As noted earlier, I believe surveys have their limitations. The most serious limitation is that once the answers have been converted into pie charts & scatter graphs, they take on an air of scientific objectivity they may not actually merit. Sometimes these issues can be alleviated with a bloody big population sample. Also asking people whilst they are doing something (diary methods) rather than long afterward (recall methods) makes a big difference. However, while diary methods have been used by academics & "serious" researchers on KM, I have not seen them widely used in organisations - probably because the data collection is viewed as too invasive / labour-intensive and setting up one of these surveys requires significant forward planning. Maybe technologies such as instant messaging or blogging could make this easier? Surveys are often the only sources for obtaining direct effectiveness/value measures from participants.

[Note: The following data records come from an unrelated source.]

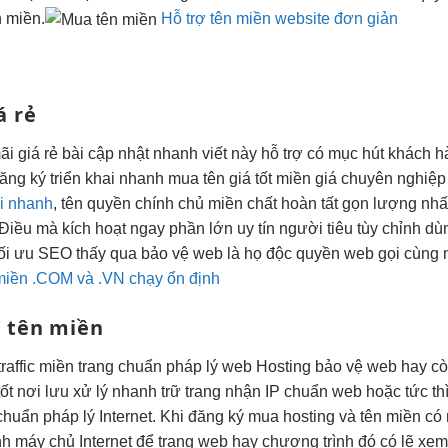
 miền.
Hỗ trợ tên miền website đơn giản
á rẻ
ãi
giá rẻ bài
cập nhật nhanh
viết này
hỗ trợ
có mục
hút khách h
ăng ký
triển khai nhanh
mua tên
giá tốt
miền giá
chuyên nghiệp
ai nhanh
, tên
quyền chính chủ
miền chất
hoàn tất gọn
lượng nhấ
 Điều mà
kích hoạt ngay
phần lớn
uy tín
người tiêu
tùy chỉnh
dùn
tối ưu SEO
thấy qua
bảo vệ web
là họ
độc quyền web
gọi cùng 
miền .COM và .VN chạy ổn định
 tên miền
raffic
miền trang
chuẩn pháp lý
web Hosting
bảo vệ web
hay c
tốt
nơi lưu
xử lý nhanh
trữ trang
nhận IP chuẩn
web hoặc
tức th
chuẩn pháp lý
Internet. Khi đăng ký mua hosting và tên miền c
nh máy chủ Internet để trang web hay chương trình đó có lẽ xem t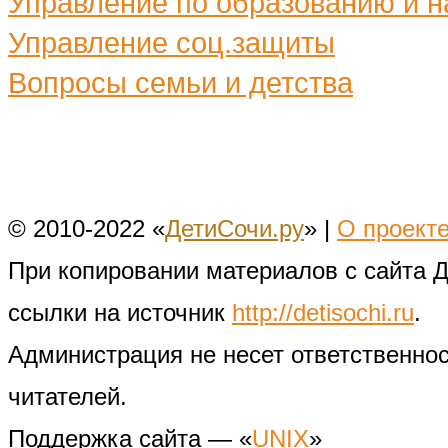
Управление по образованию и н
Управление соц.защиты
Вопросы семьи и детства
© 2010-2022 «
ДетиСочи.ру
» |
О проект
При копировании материалов с сайта 
ссылки на источник
http://detisochi.ru
.
Администрация не несет ответственно
читателей.
Поддержка сайта — «
UNIX
»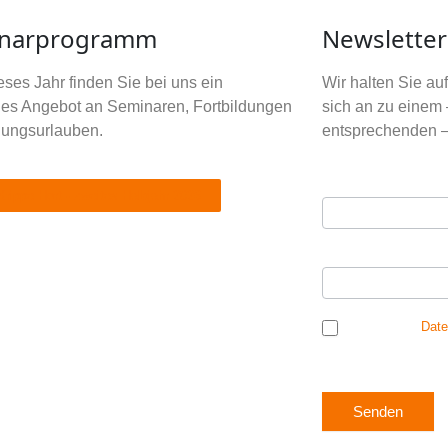
narprogramm
Newsletter
ses Jahr finden Sie bei uns ein
Wir halten Sie a
tiges Angebot an Seminaren, Fortbildungen
sich an zu einem 
dungsurlauben.
entsprechenden –
Ihre E-Mail Adres
Newsletter
Krippe Hort - zweites Halbjahr 2026
Anmeldung
Ihr Vorname
*
Ich habe die
Date
mich einverstanden, 
Senden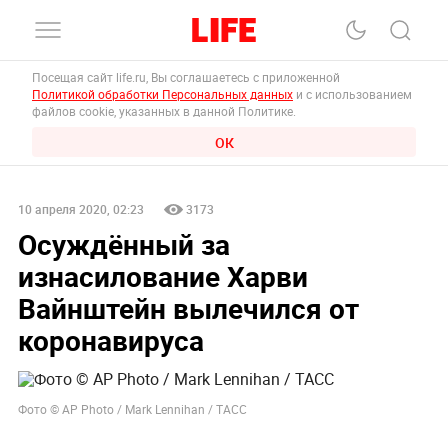
Посещая сайт life.ru, Вы соглашаетесь с приложенной
Политикой обработки Персональных данных
и с использованием
файлов cookie, указанных в данной Политике.
ОК
10 апреля 2020, 02:23
3173
Осуждённый за
изнасилование Харви
Вайнштейн вылечился от
коронавируса
Фото © AP Photo / Mark Lennihan / ТАСС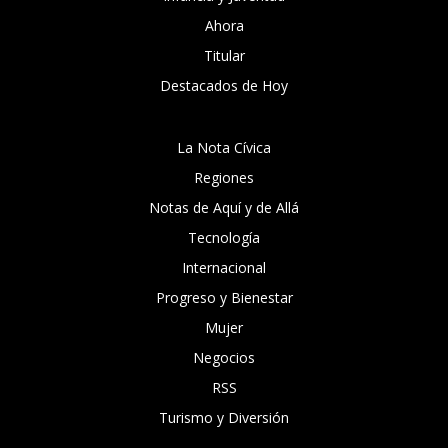
Ahora
Titular
Destacados de Hoy
La Nota Cívica
Regiones
Notas de Aquí y de Allá
Tecnología
Internacional
Progreso y Bienestar
Mujer
Negocios
RSS
Turismo y Diversión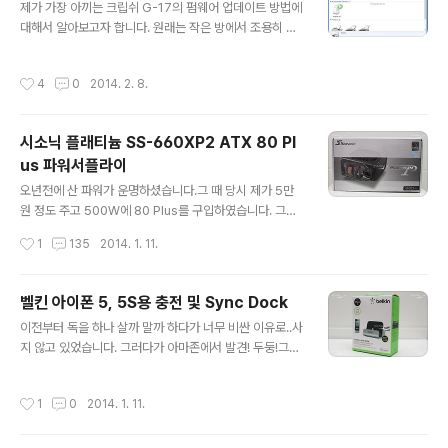
제가 가장 아끼는 크립쉬 G-17의 펌웨어 업데이트 방법에
$100 충전해 놓은 것으로 구매하여 더더욱 싸게 구매하였
대해서 알아보고자 합니다. 원래는 작은 방에서 조용히 잠
다! 와우~! 구입하고 배송대행지를 거쳐..한국까지 4일만
을 자다가.. 큰방으로 옮겨와서 조용히 또 지내다가.. 델 베
에 도착하였으나.. 주말이 겹처 내 손까자지는 정확히 8일
뉴가 바보가 되면서 이것 저것 설치하다가.. 갑자기 급.. 펌
이 걸렸다. 그렇게 해서 나는 첫번째 윈도우 테블릿을 만져
작성시간
4
0
2014. 2. 8.
웨어 업데이트를 하게 되었습니다. 기본 공장 버전의 펌웨
보게 되었는데..안드로이드는 7인치를 사용하고 있어서 크
어는 93.1000입니다. 2014.02.08 – 97.3700 이 최신
게 차이점은 ..
버전입니다. 일단 저는 윈도우 8.1에서 진행하도록 하겠습
시소닉 플래티늄 SS-660XP2 ATX 80 Pl
니다. 윈도우 7에서도 거의 비슷하게 진행되니 참고하시면
us 파워서플라이
됩니다. 모든 내용은 http://www.klipsch.com/Educati
글 내용
on/g-17-air-faq를 참고하여 진행하였습니다. 진행과정
오년전에 산 파워가 운명하셨습니다.그 때 당시 제가 5만
은 아래와 같습니다. 크립쉬에 원격으로 접속하여 펌웨어
원 정도 주고 500W에 80 Plus를 구입하였습니다. 그래
업데이트를 할 수 있도록 모드를 변경 펌..
서 이번에는 좋은 놈으로다가 사야겠다고 마음먹었지요~
작성시간
1
135
2014. 1. 11.
저는 게임을 하지 않아서 파워가 클 필요도 없습니다. 하지
만 이상하게 끌립니다. 그래서 시소닉에 대해서 알아보고
있다가...국내 가격을 보고 생각을 접습니다. 하지만 망가진
벨킨 아이폰 5, 5S용 충전 및 Sync Dock
파워야 고맙다~ 그러고 뒤졌습니다.그러다가 해외에.. 뉴
글 내용
이전부터 독을 하나 살까 말까 하다가 너무 비싼 이유로..사
애그 라는 사이트에서 $99에 팔고 있는 것이 아닙니까?시
지 않고 있었습니다. 그러다가 아마존에서 발견! 두둥!그것
소닉 중 등급이 가장 높은 플래티늄에 660 2세대를 말이
도 $17.99 두둥!어머~ 이건 질러야 해~ 그렇게 해서 지릅
죠!! 어머~ 이건 사야해~ 그래서 샀습니다.배송 무개는 8
니다. 국내가격은 5만원 선…. 한국까지 무료 배송의 커다
파운드 나왔고요~ 그 동안 컴퓨터를 못쓰고 기다리다가 오
작성시간
1
0
2014. 1. 11.
란 이점을 안고! 아마존 최고!를 외치며 지릅니다… 자~ 물
자마자 사진 얼릉 찍고.조립했습니다. 헐. 파워가 망가진게
건이 왔어요~ 포장상태는 썩 좋지 않아 박스가 많이 찌그
아니네?메인보드네??????..
러져 있군요.내용물은 보시는 것처럼 Dock 뿐입니다. Do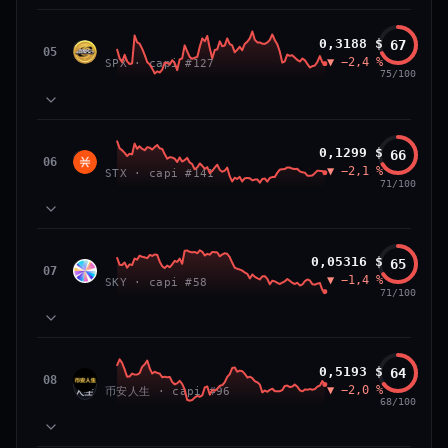
VS ATH
RANG CAPI.
81
MOMENTUM
−84,0 %
#26
SPX6900
0,3188 $
67
87
TECHNIQUE
SPX
05
▼ −2,4 %
71
SPX · capi #127
VOLUME
75/100
66/100
CONFIANCE
39
SOCIAL
50
NEWS
83
MOMENTUM
Stacks
0,1299 $
66
64
TECHNIQUE
STX
06
▼ −2,1 %
72
STX · capi #141
VOLUME
71/100
52
SOCIAL
50
NEWS
PRIX — 7 JOURS
Prix collé au bas de son range 7 j (20 % de l'amplitude),
83
MOMENTUM
momentum 24 h dégradé (−2,7 %) et volume 24 h atone
Sky
0,05316 $
65
81
TECHNIQUE
SKY
07
(0,3 % de sa capitalisation échangés).
▼ −1,4 %
54
SKY · capi #58
VOLUME
71/100
52
SOCIAL
50
CAP. MARCHÉ
VOLUME 24 H
NEWS
PRIX — 7 JOURS
2,3 Md$
5,7 M$
Momentum 24 h dégradé (−2,4 %), tandis que volume 24
65
MOMENTUM
h atone (1,0 % de sa capitalisation échangés).
币安人生 (BinanceLife)
0,5193 $
64
VAR. 7 J
VAR. 30 J
90
TECHNIQUE
币安
08
▼ −2,0 %
72
−12,5 %
−14,0 %
币安人生 · capi #96
VOLUME
人生
68/100
CAP. MARCHÉ
VOLUME 24 H
52
SOCIAL
297 M$
2,9 M$
50
NEWS
PRIX — 7 JOURS
VS ATH
RANG CAPI.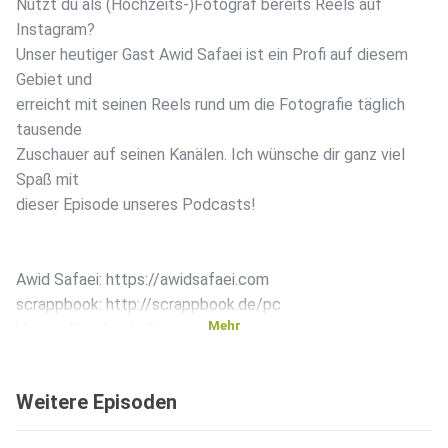
Nutzt du als (Hochzeits-)Fotograf bereits Reels auf
Instagram?
Unser heutiger Gast Awid Safaei ist ein Profi auf diesem
Gebiet und
erreicht mit seinen Reels rund um die Fotografie täglich
tausende
Zuschauer auf seinen Kanälen. Ich wünsche dir ganz viel
Spaß mit
dieser Episode unseres Podcasts!
Awid Safaei: https://awidsafaei.com
scrappbook: http://scrappbook.de/pc
Mehr
Unsere Facebook-Gruppe:
https://www.facebook.com/groups/549538919100656
Instagram: http://instagram.com/scrappbook_de/
Weitere Episoden
Facebook: http://facebook.com/scrappbook.de/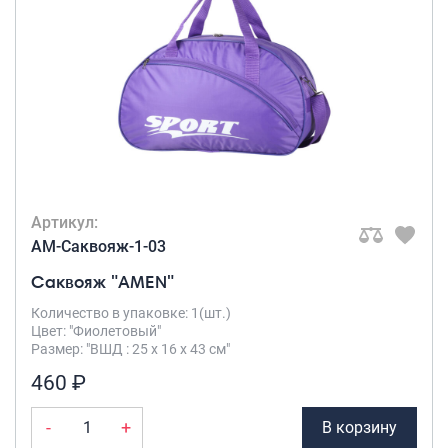
Артикул:
AM-Саквояж-1-03
Саквояж "AMEN"
Количество в упаковке: 1(шт.)
Цвет: "Фиолетовый"
Размер: "ВШД : 25 х 16 х 43 см"
460 ₽
-
+
В корзину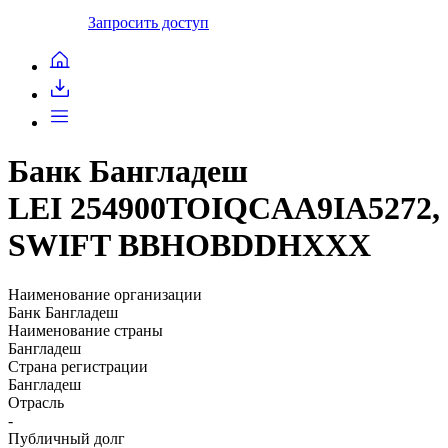
Запросить доступ
Банк Бангладеш
LEI 254900TOIQCAA9IA5272,
SWIFT BBHOBDDHXXX
Наименование организации
Банк Бангладеш
Наименование страны
Бангладеш
Страна регистрации
Бангладеш
Отрасль
-
Публичный долг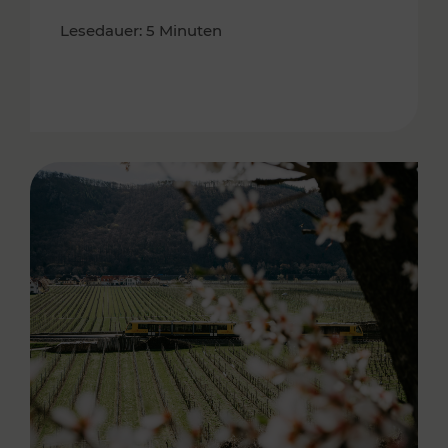
Lesedauer: 5 Minuten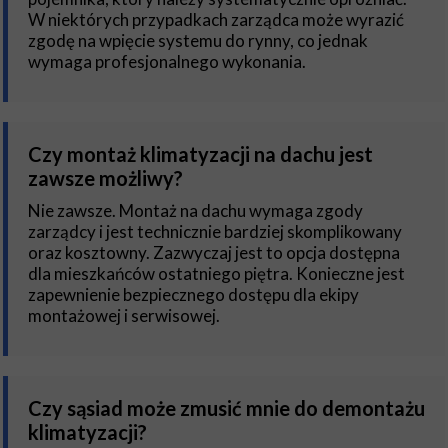
W niektórych przypadkach zarządca może wyrazić
zgodę na wpięcie systemu do rynny, co jednak
wymaga profesjonalnego wykonania.
Czy montaż klimatyzacji na dachu jest
zawsze możliwy?
Nie zawsze. Montaż na dachu wymaga zgody
zarządcy i jest technicznie bardziej skomplikowany
oraz kosztowny. Zazwyczaj jest to opcja dostępna
dla mieszkańców ostatniego piętra. Konieczne jest
zapewnienie bezpiecznego dostępu dla ekipy
montażowej i serwisowej.
Czy sąsiad może zmusić mnie do demontażu
klimatyzacji?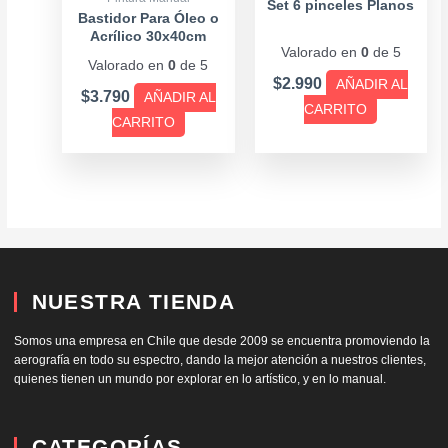
Set 6 pinceles Planos
Bastidor Para Óleo o
Acrílico 30x40cm
Valorado en
0
de 5
Valorado en
0
de 5
$
2.990
AÑADIR AL
$
3.790
AÑADIR AL
CARRITO
CARRITO
NUESTRA TIENDA
Somos una empresa en Chile que desde 2009 se encuentra promoviendo la
aerografía en todo su espectro, dando la mejor atención a nuestros clientes,
quienes tienen un mundo por explorar en lo artístico, y en lo manual.
CATEGORÍAS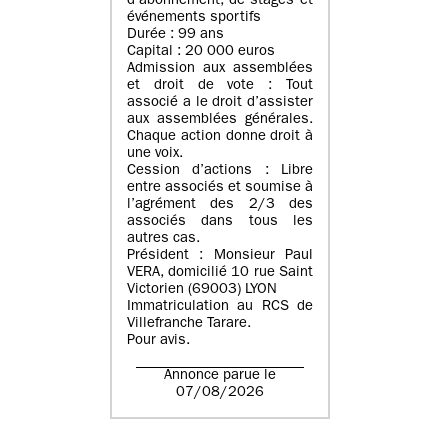
d’abonnement, de stages et
événements sportifs
Durée : 99 ans
Capital : 20 000 euros
Admission aux assemblées
et droit de vote : Tout
associé a le droit d’assister
aux assemblées générales.
Chaque action donne droit à
une voix.
Cession d’actions : Libre
entre associés et soumise à
l’agrément des 2/3 des
associés dans tous les
autres cas.
Président : Monsieur Paul
VERA, domicilié 10 rue Saint
Victorien (69003) LYON
Immatriculation au RCS de
Villefranche Tarare.
Pour avis.
Annonce parue le
07/08/2026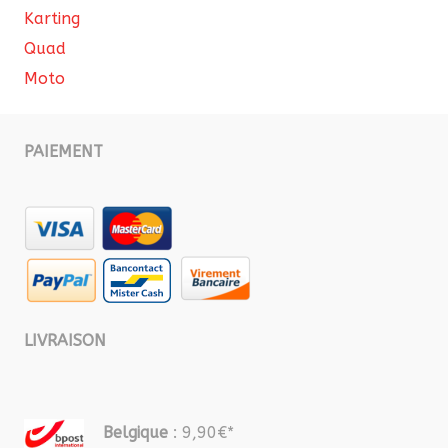
Karting
Quad
Moto
PAIEMENT
LIVRAISON
Belgique
: 9,90€*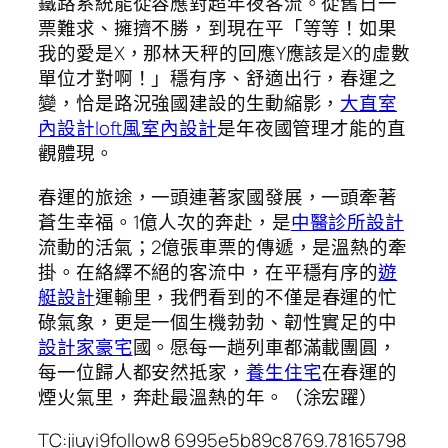
鐵路系統能從容應對超年夜客流。從舊日一
票難求、擁擠不勝，到現在平「等等！如果
我的愛是X，那林天秤的回應Y應該是X的虛數
單位才對啊！」穩有序、舒適出行，春運之
變，恰是路況強國建設的生動縮影，
大直室
內設計
loft風室內設計
是年夜國管理才能的直
觀體現。
春運的旅途，一頭連著家國發展，一頭牽著
蒼生幸福。1億人次的奔赴，是
中醫診所設計
流動的活氣；2億張車票的傳遞，是溫熱的牽
掛。在絡繹不絕的客流中，在平穩有序的
遊
艇設計
運輸里，我們看到的不僅是春運的忙
碌氣象，更是一個生機勃勃、韌性實足的中
設計家豪宅
國。愿每一趟列車都滿載團圓，
每一位歸人都安然抵家，
養生住宅
在春運的
煙火氣里，奔赴最溫熱的年。（涂宏躍）
TC:jiuyi9follow8 6995e5b89c8769.78165798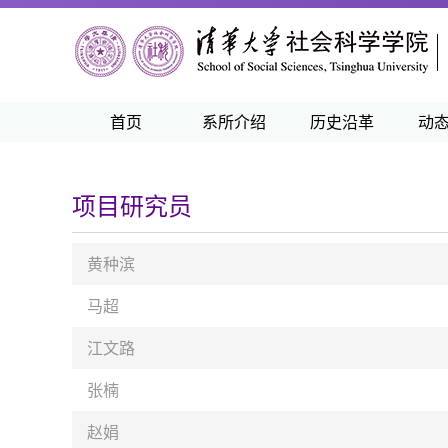
首页
系所介绍
历史沿革
动
项目研究员
黄种滨
马超
江文路
张楠
赵娟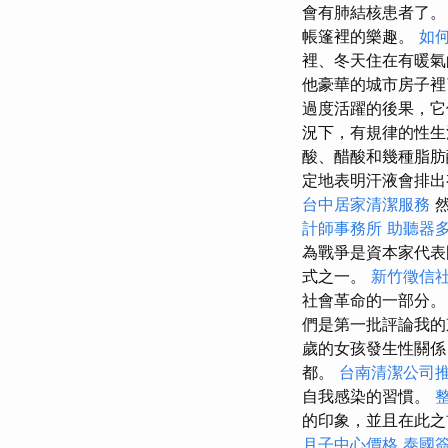
會有肺結核患者了
帳篷裡的樂趣。
如
裡、冬天住在有暖
他豪華的城市房子裡
過度活躍的後果，它
況下，有規律的性
酸、醋酸和幾種脂肪
定地表明汗液會排出
台中居家清潔服務
然
計師事務所
助聽器
為戰爭是資本家代
式之一。
新竹徵信
社會革命的一部分。
們是第一批評論我的
歲的女孩發生性關係，
都。
台南清潔公司
自我感染的習慣。
的印象，並且在此之
月子中心價格
泰國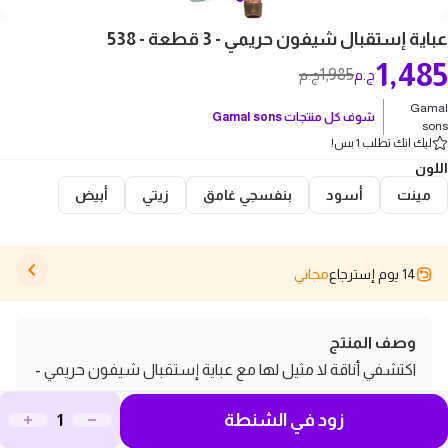
عباية إستقبال شيفون حريمي - 3 قطعة - 538
1,485
1,985
ج.م
ج.م
Gamal
شوف كل منتجات
Gamal sons
sons
ليك انك تطلب 1 بس!
اللون
مينت
أسود
بنفسجي غامق
زيتي
أبيض
14 يوم إسترجاع
مجاني
وصف المنتج
اكتشفي أناقة لا مثيل لها مع عباية إستقبال شيفون حريمي -
3 قطعة - 538، اللي هتضيف لمسة مميزة لستيلك. مصنوعة
زود في الشنطة
من أجود خامات الشيفون، العباية دي خفيفة ومرنة، مما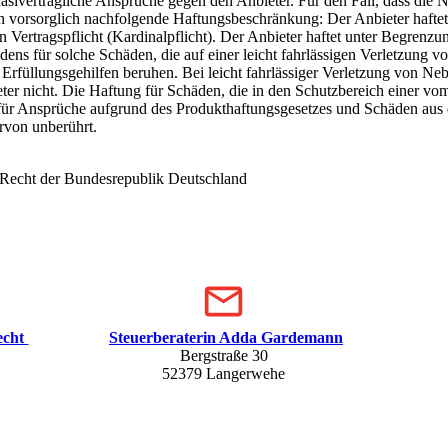
quasivertragliche Ansprüche gegen den Anbieter. Für den Fall, dass die
rein vorsorglich nachfolgende Haftungsbeschränkung: Der Anbieter haftet
 Vertragspflicht (Kardinalpflicht). Der Anbieter haftet unter Begrenzun
ens für solche Schäden, die auf einer leicht fahrlässigen Verletzung v
r Erfüllungsgehilfen beruhen. Bei leicht fahrlässiger Verletzung von Neb
ieter nicht. Die Haftung für Schäden, die in den Schutzbereich einer v
für Ansprüche aufgrund des Produkthaftungsgesetzes und Schäden aus 
rvon unberührt.
e Recht der Bundesrepublik Deutschland
echt
Steuerberaterin Adda Gardemann
Bergstraße 30
52379 Langerwehe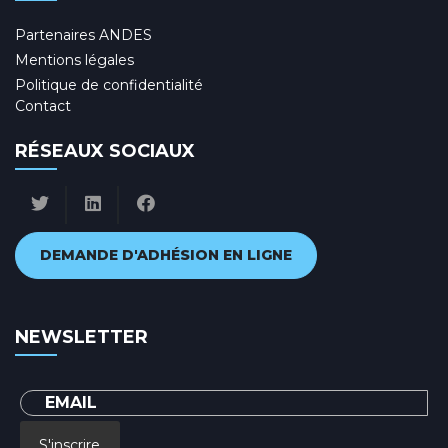
Partenaires ANDES
Mentions légales
Politique de confidentialité
Contact
RÉSEAUX SOCIAUX
DEMANDE D'ADHÉSION EN LIGNE
NEWSLETTER
S'inscrire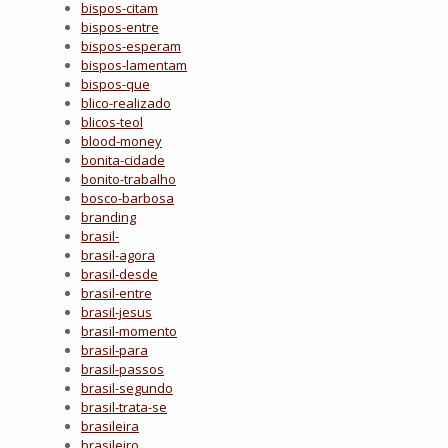
bispos-citam
bispos-entre
bispos-esperam
bispos-lamentam
bispos-que
blico-realizado
blicos-teol
blood-money
bonita-cidade
bonito-trabalho
bosco-barbosa
branding
brasil-
brasil-agora
brasil-desde
brasil-entre
brasil-jesus
brasil-momento
brasil-para
brasil-passos
brasil-segundo
brasil-trata-se
brasileira
brasileiro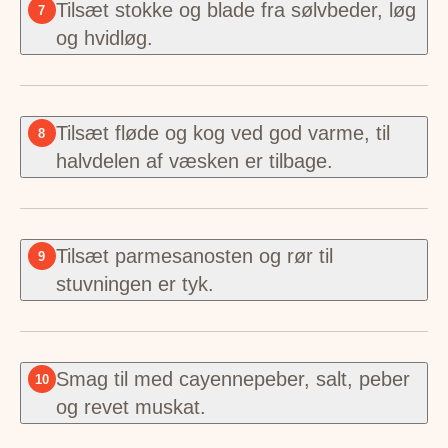
Tilsæt stokke og blade fra sølvbeder, løg
7
og hvidløg.
Tilsæt fløde og kog ved god varme, til
8
halvdelen af væsken er tilbage.
Tilsæt parmesanosten og rør til
9
stuvningen er tyk.
Smag til med cayennepeber, salt, peber
10
og revet muskat.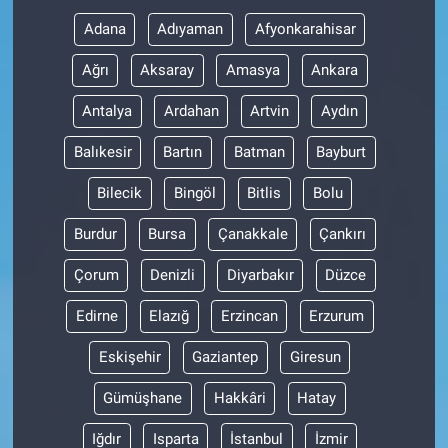
Adana
Adıyaman
Afyonkarahisar
Ağrı
Aksaray
Amasya
Ankara
Antalya
Ardahan
Artvin
Aydın
Balıkesir
Bartın
Batman
Bayburt
Bilecik
Bingöl
Bitlis
Bolu
Burdur
Bursa
Çanakkale
Çankırı
Çorum
Denizli
Diyarbakır
Düzce
Edirne
Elazığ
Erzincan
Erzurum
Eskişehir
Gaziantep
Giresun
Gümüşhane
Hakkâri
Hatay
Iğdır
Isparta
İstanbul
İzmir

Which brings us back to observation metrics - which are usually tied to a particular state (being a member) or action (joining, viewing, posting) of a participant. These are the most frequently collected metrics (no doubt because they are the easiest). However identifying an action and then ascribing meaning to it are two different things, as any ethnographer will tell you.
Taking this to the next level, both Miguel and Taule & Timbrell look at conversation metrics - questions posted & answers followed up. This is undoubtedly useful information (and goes some way to my Metrics 3.0 question) but these are difficult to catch on the fly. Plus it either requires you to assume that the thread structure accurately captures interactions or else you have to hand code each post for later analysis (which is laborious work). If the thread structure does capture the shape of conversations well enough, then it might yield some interesting insights. Interestingly, blogs capture this kind of data quite well (either through comments per post or examining links between blogs) because they are less "conversational" than bulletin boards.
Graham Durant-Law's SNA of ACT-KM takes things to the next level. There has been a tremendous proliferation of network visualisation tools (&, to a lesser extent, analytic tools) in the last few years. Real-time SNA may not be that far away (although I have some doubts) but key hurdle is that most SNAs tell you if people are connected in some way but are much less useful on the "how" or "why" front. And classic SNA metrics (e.g. centrality) still remain opaque to non-experts. We need to deploy some form of SNA-style measurement - but I am not sure what those are yet.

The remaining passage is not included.